Counterintuitive Travel Tip #1: The Bad Part of Town

Guidebook writing has been my bread and butter for a decade, but a lot of what I’ve learned about how to travel–how to ensure a good trip, or salvage a seemingly bad one–has no place in a guide.

This is my collected wisdom (or at least the contrarian part of it). It’s looking like I’ve got about eight of these bad boys for you. Enjoy–and travel well!

Go to the bad part of town.

Right, you don’t want to get pistol-whipped in some ghetto in Caracas. But in most parts of the world, the neighborhood your guidebook warns you against is actually not terribly crime-ridden, and it’s the most interesting part.

Rich parts of cities all look the same—Gucci and Vuitton and ladies-who-lunch. Hipsterized areas, with their Edison bulbs and wood paneling and handmade this-and-that, are a little better, but still suffer a bit of sameness.

Bad parts are where the variations really come in. Who are the immigrants to this city? Do people drink in the middle of the day? What’s that song blaring from all the corner stores? Are the nice things a culture says about itself still true?

The mean streets of the Bijlmer, southern fringes of Amsterdam.

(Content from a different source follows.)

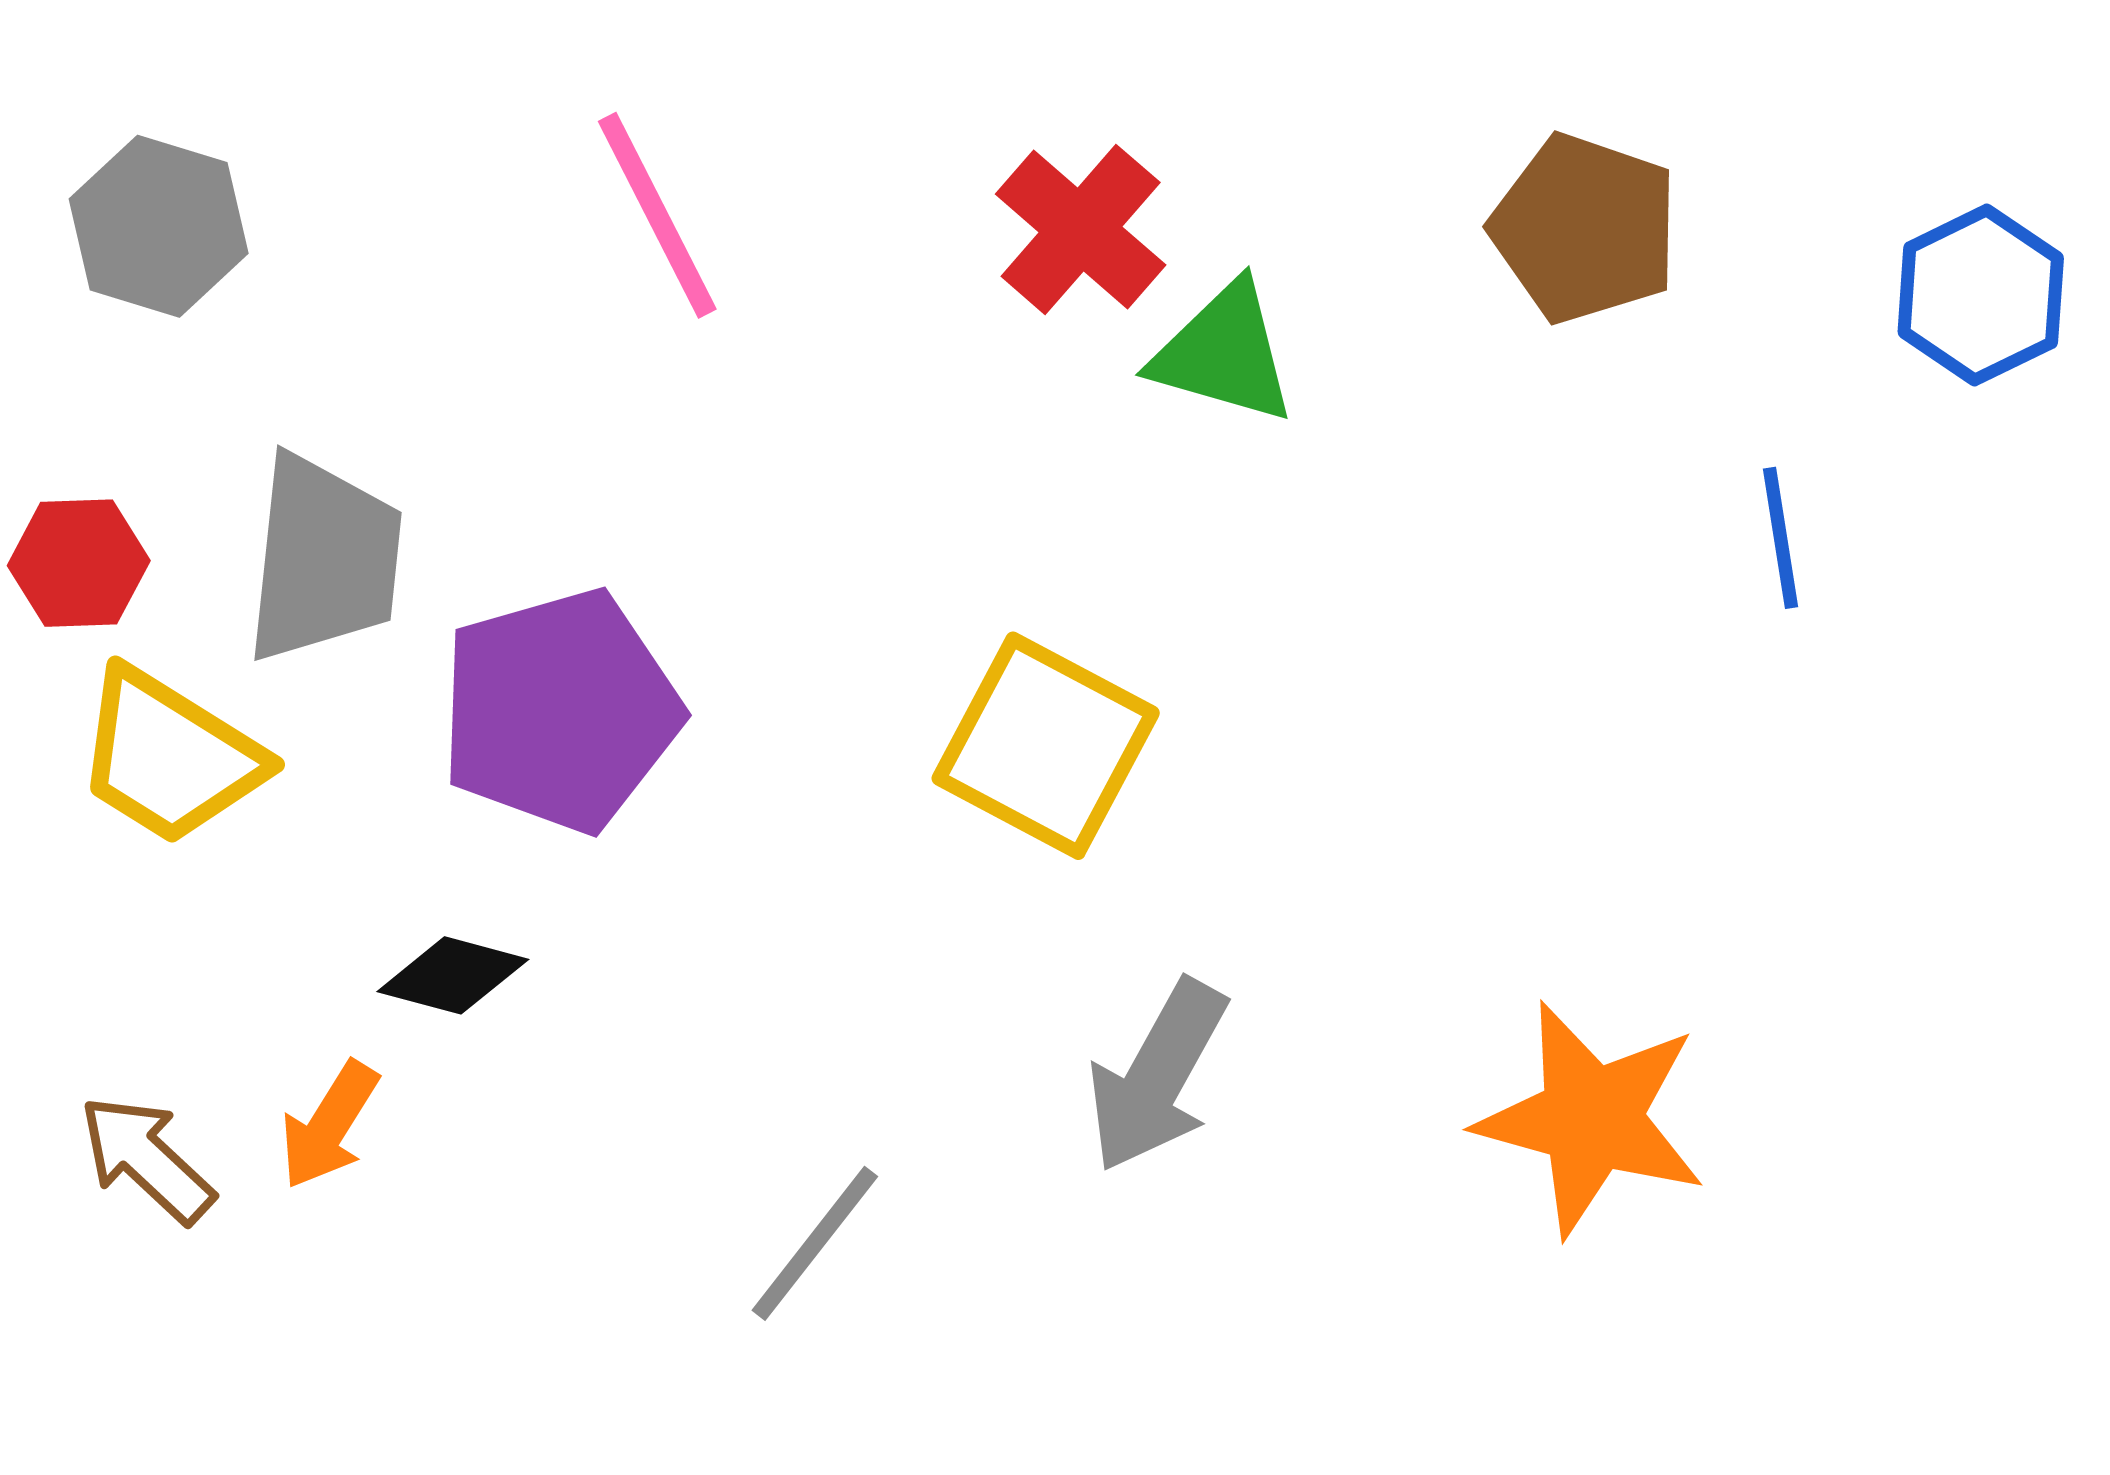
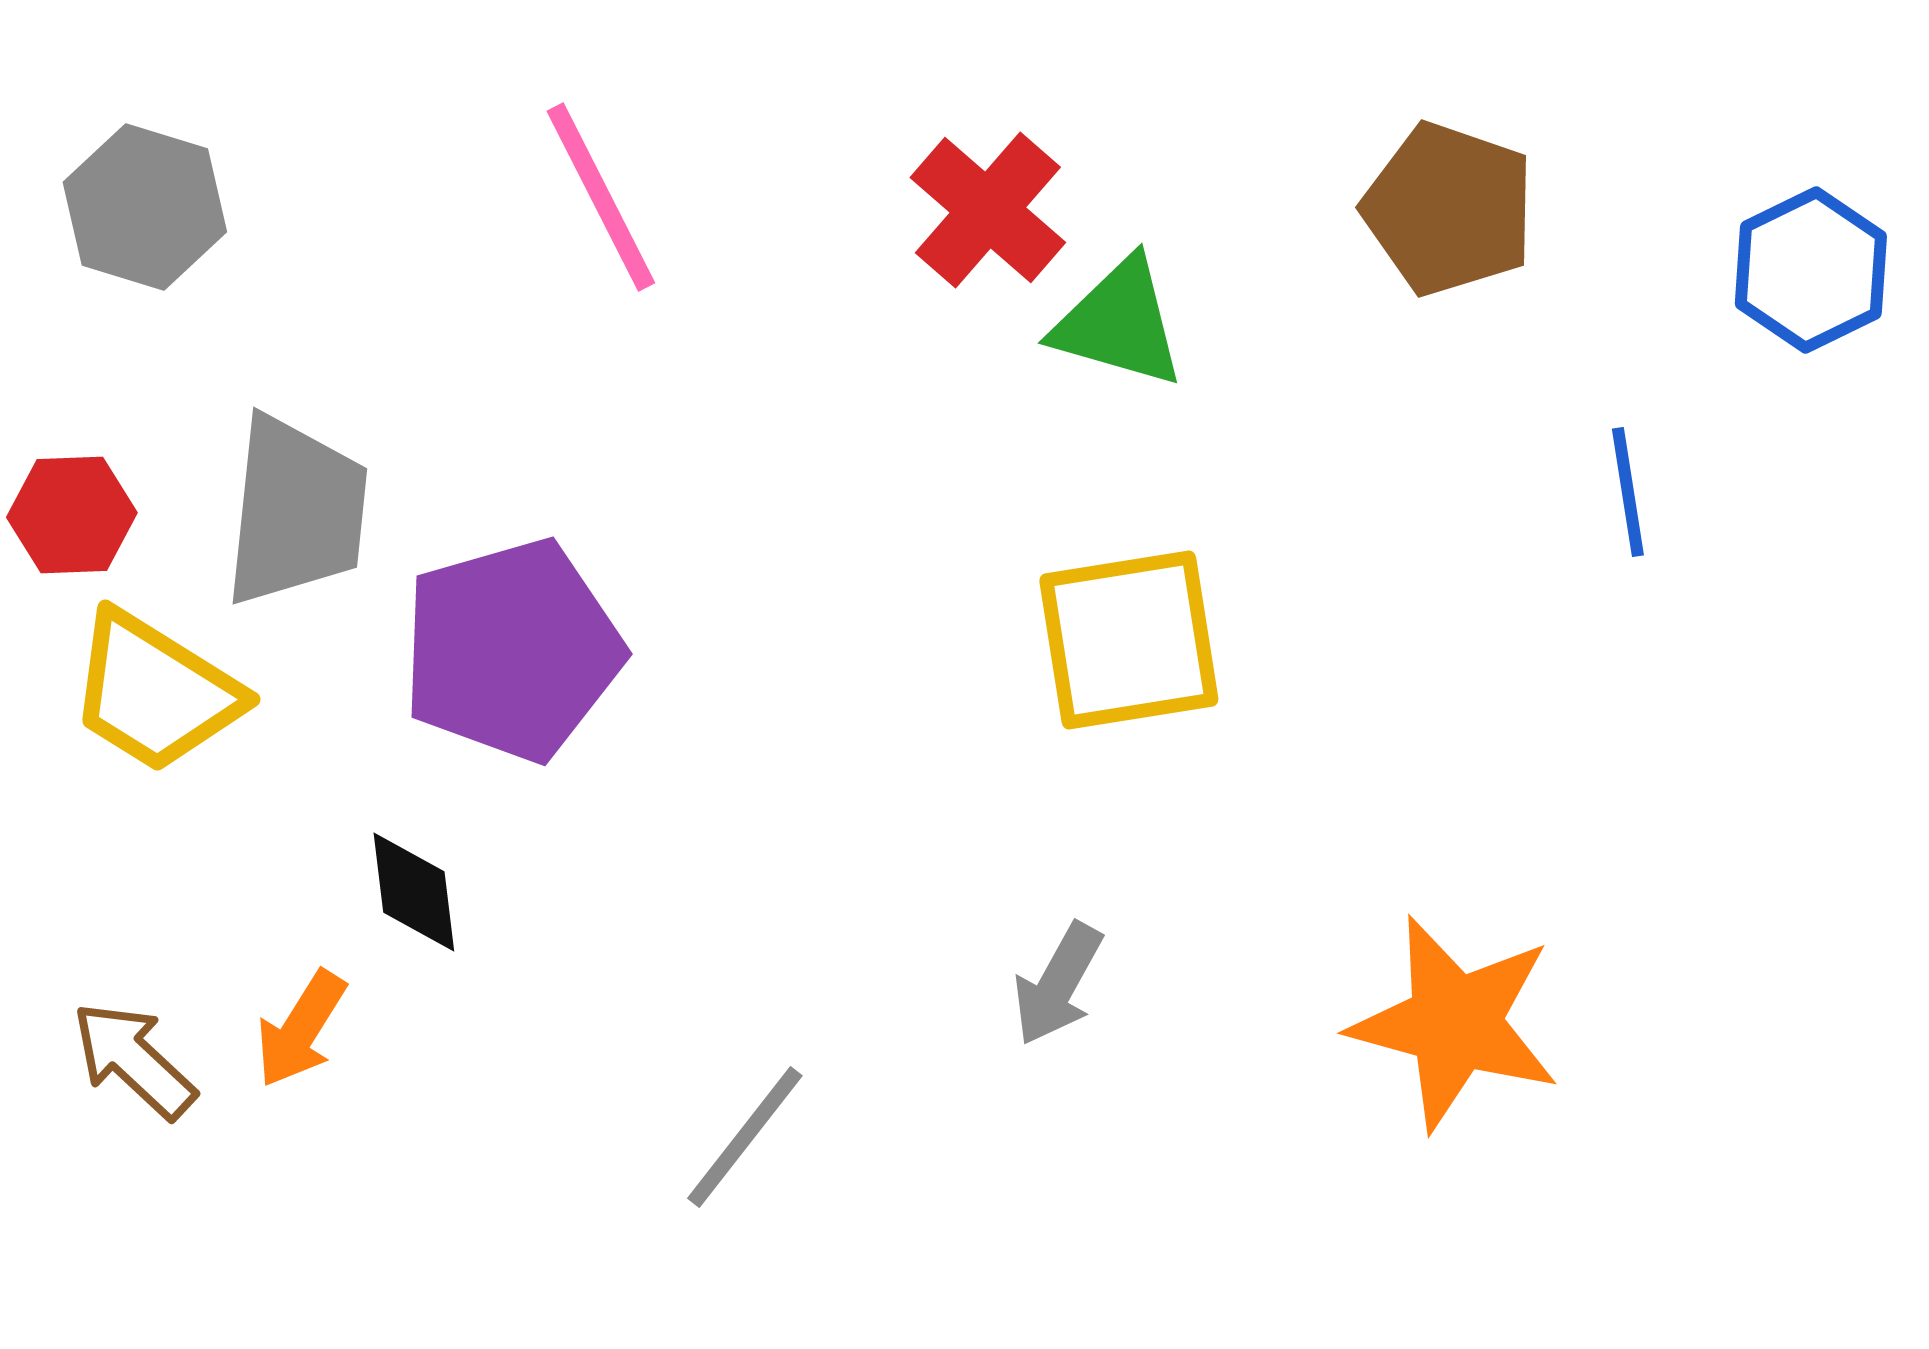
yellow square: (1046, 746) -> (1129, 640), moved, turned -37
black diamond: (453, 975) -> (414, 892), turned 68
gray arrow: (1157, 1076) -> (1058, 984), size x0.7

“Bad” is relative, of course. Amsterdam’s “bad” part—the Bijlmer—is absurdly nice, a ghastly Le Corbusier-inspired mini-city that’s been rehabbed. Its history reveals some inconsistencies with the Dutch regard for tolerance, but it also shows the practical, problem-solving side of the culture.

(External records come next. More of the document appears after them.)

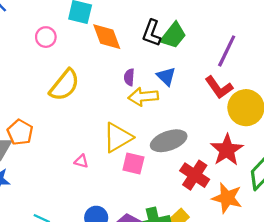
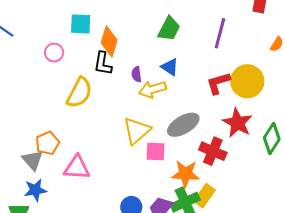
black L-shape: (152, 33) -> (103, 63), moved
orange diamond: (107, 37) -> (109, 41), turned 48
red L-shape: (219, 87) -> (218, 83), moved, turned 120
orange pentagon: (20, 132) -> (48, 143), turned 30
pink triangle: (81, 161) -> (77, 168), moved, size x2.0
orange star: (227, 198) -> (186, 174), moved

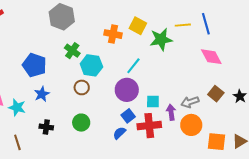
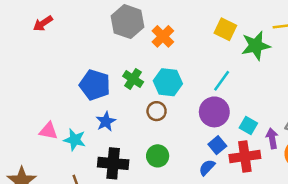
orange cross: (113, 34) -> (163, 36), moved, turned 36
green cross: (72, 51) -> (133, 79), moved
cyan square: (153, 102) -> (248, 126), turned 32
black cross: (46, 127) -> (113, 163), size x1.6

Cairo’s “bad” neighborhood of Shubra is just very shabby—but not terribly dangerous. The threatening-sounding City of the Dead is really a surprisingly mellow place, with un-dead stuff like a post office and power lines.

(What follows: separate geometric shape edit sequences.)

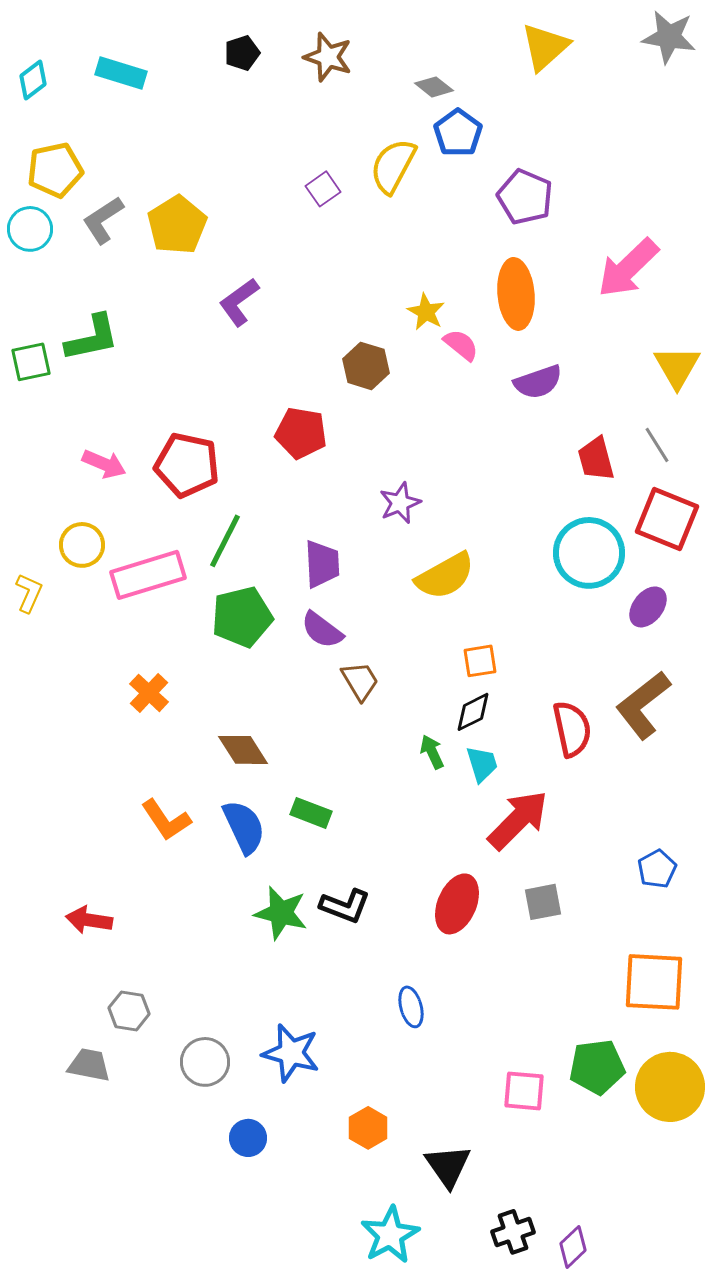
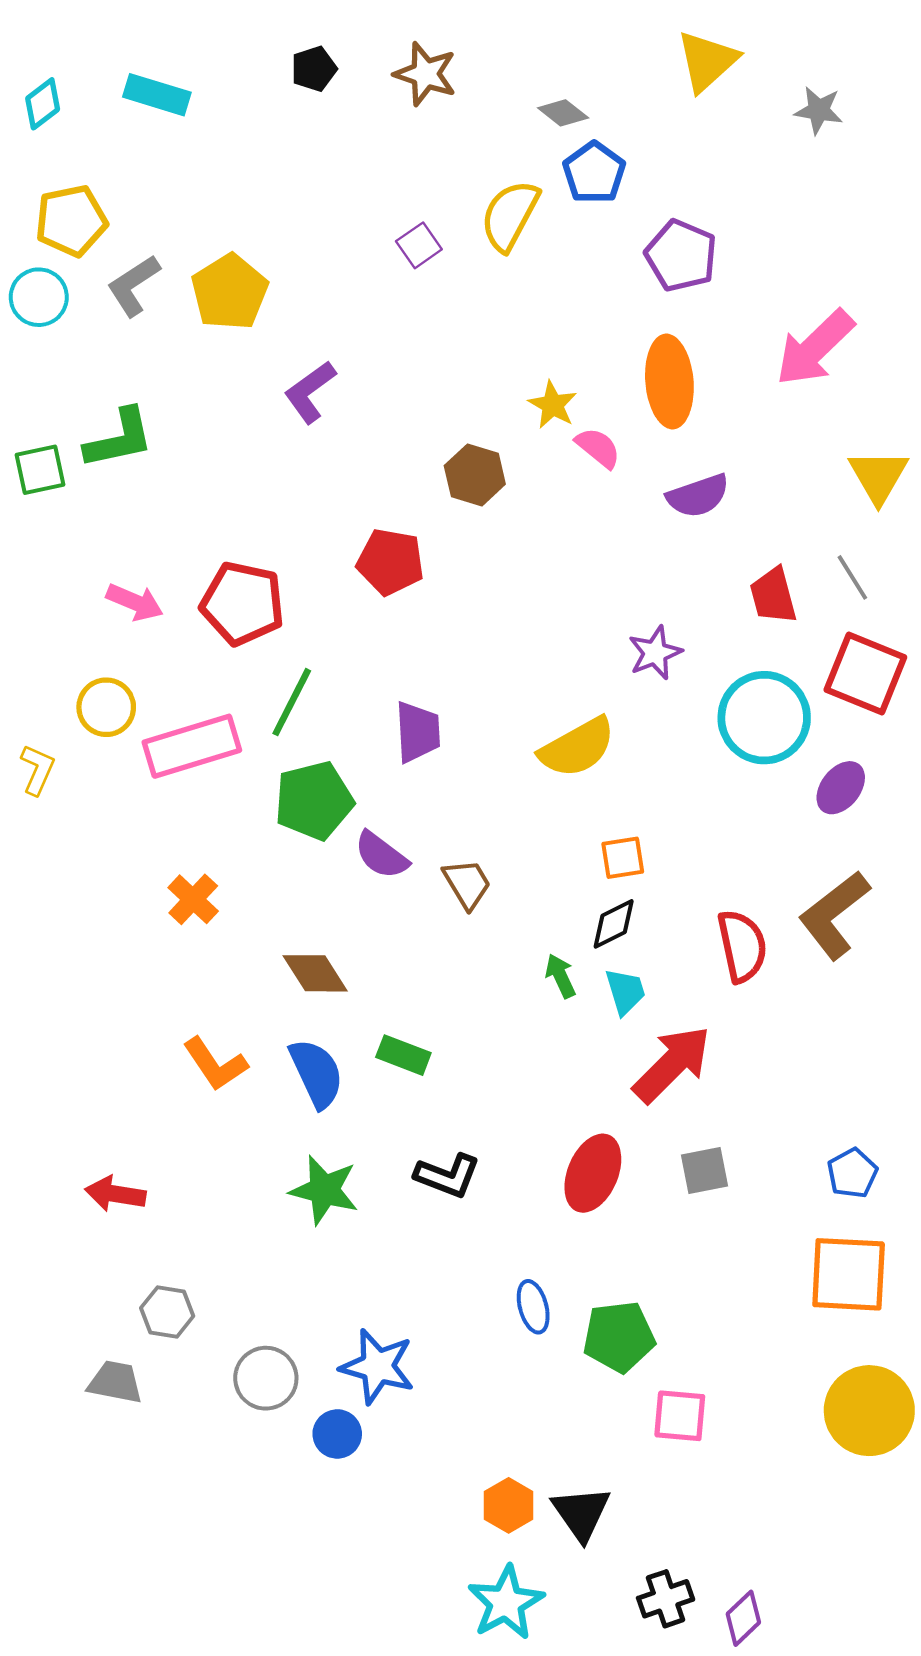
gray star: (669, 37) -> (819, 110), moved, size x0.7
purple star: (400, 503) -> (655, 653), moved
purple semicircle: (322, 630) -> (381, 855), moved
blue pentagon: (657, 869) -> (852, 1173), moved
green star: (281, 913) -> (324, 1190), moved
green pentagon: (597, 1067) -> (619, 1337), moved
orange hexagon: (368, 1128) -> (509, 1505), moved
blue circle: (248, 1138) -> (337, 1434), moved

If you’re worried about crime, take the relative view. If you’re an American reading this, you probably already deal with crime rates the rest of the world thinks are intolerable. And you’re less likely to be a victim of touristy crime (pickpocketing, scams, etc) if you go where the tourists aren’t.

“Not to get into salt-of-the-earth cliches,” Peter chimes in, “but you meet nicer people in middle-class and poor areas.” And the point of travel is to meet people, right?